VMworld 2015: Nutanix Customer Panel

Session SDDC6827

Note: This was a panel discussion, so I tried to transcribe as much as I could. Please forgive any typos or bad English. I’m immediately publishing after the session was over.

Josh Odgers – Nutanix
Sachin Chheda – Nutanix
Bob – Hallmark business connections (Hallmark cards)
George – Perth Radiology
Matt – Lang’s building supplies

What is holding virtualization back?

  • 3-tier model is complex to manage
  • Costly to scale
  • Performance bottleneck

Making complex simple – Making Simple Invisible – like Uber
The best infrastructure is that which is invisible
Our mission: Deliver invisible infrastructure.
1750+ customers, 70 countries, 6 continents, 1000+ employees
IDC declares Nutanix has 52% of the hyperconverged market

Nutanix Extreme Computing Platform – Eliminates separate SAN and NAS arrays.

Sachin: So Bob, can you give us some background how you came to Nutanix?
Bob: Been in IT for 30 years and looking for cheaper, faster, better. I’m associated with leading edge IT. Introduced a few years ago to Hyperconverged. Did a Nutanix pilot for SQL, and it went extremely well.

George: I work for an imaging provider in Perth, across multiple sites. About a year ago we were looking for a new solution, our 3 tier solution was getting old and tired.
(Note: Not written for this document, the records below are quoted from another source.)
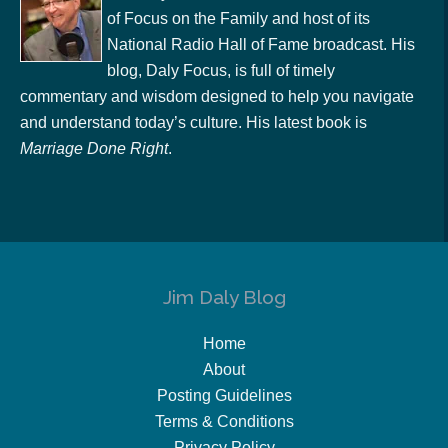
of Focus on the Family and host of its
National Radio Hall of Fame broadcast. His
blog, Daly Focus, is full of timely
commentary and wisdom designed to help you navigate
and understand today’s culture. His latest book is
Marriage Done Right
.
Jim Daly Blog
Home
About
Posting Guidelines
Terms & Conditions
Privacy Policy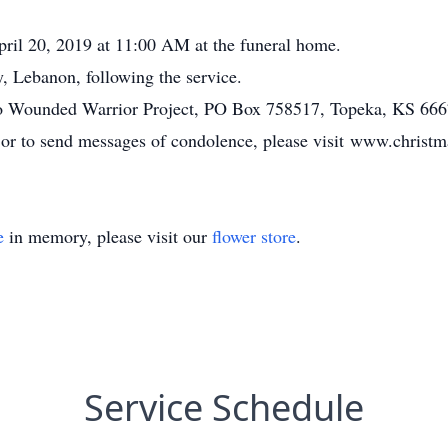
April 20, 2019 at 11:00 AM at the funeral home.
, Lebanon, following the service.
o Wounded Warrior Project, PO Box 758517, Topeka, KS 666
, or to send messages of condolence, please visit www.chris
e
in memory, please visit our
flower store
.
Service Schedule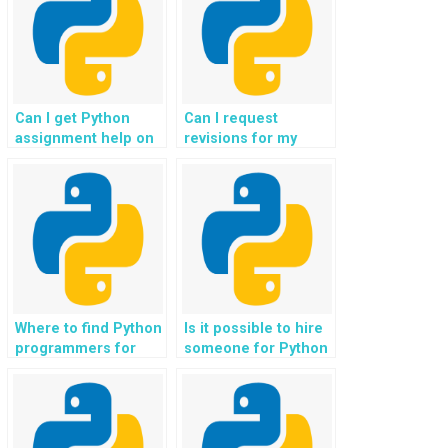
Can I get Python
Can I request
assignment help on
revisions for my
a tight deadline?
Python homework
until I’m satisfied?
Where to find Python
Is it possible to hire
programmers for
someone for Python
assignments related
assignment help with
to blockchain
predictive
technology?
maintenance
projects?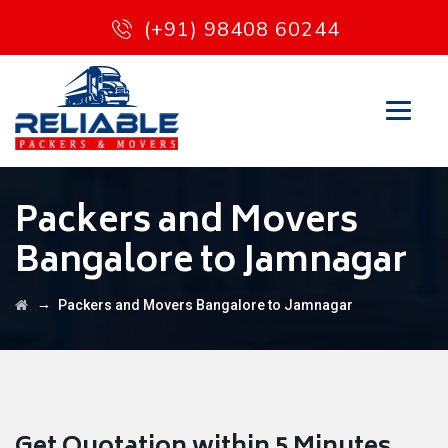
(+91) 98408 60244
Packers and Movers
Bangalore to Jamnagar
→
Packers and Movers Bangalore to Jamnagar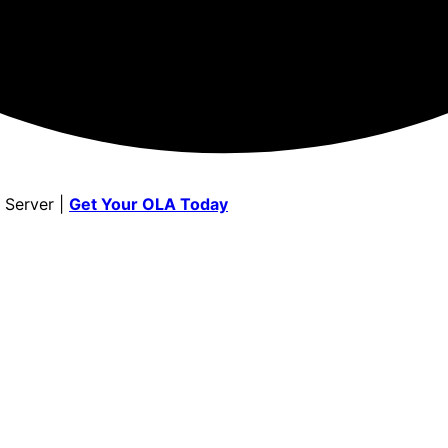
 Server |
Get Your OLA Today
Looked at hyperconverged and it looked simpler and easier to use. Our first workloads moved to Nutanix was SQL and Exchange.

Matt – We are a manufacturer and were introduced to hyperconverged after we missed a prior IT refresh cycle. So we had to do a large refresh, including desktops and infrastructure. We looked at 3 tier, but hyperconverged ticked all the boxes. Hypeconverged is rock solid platform, easy to scale, and we can grow our business as we require.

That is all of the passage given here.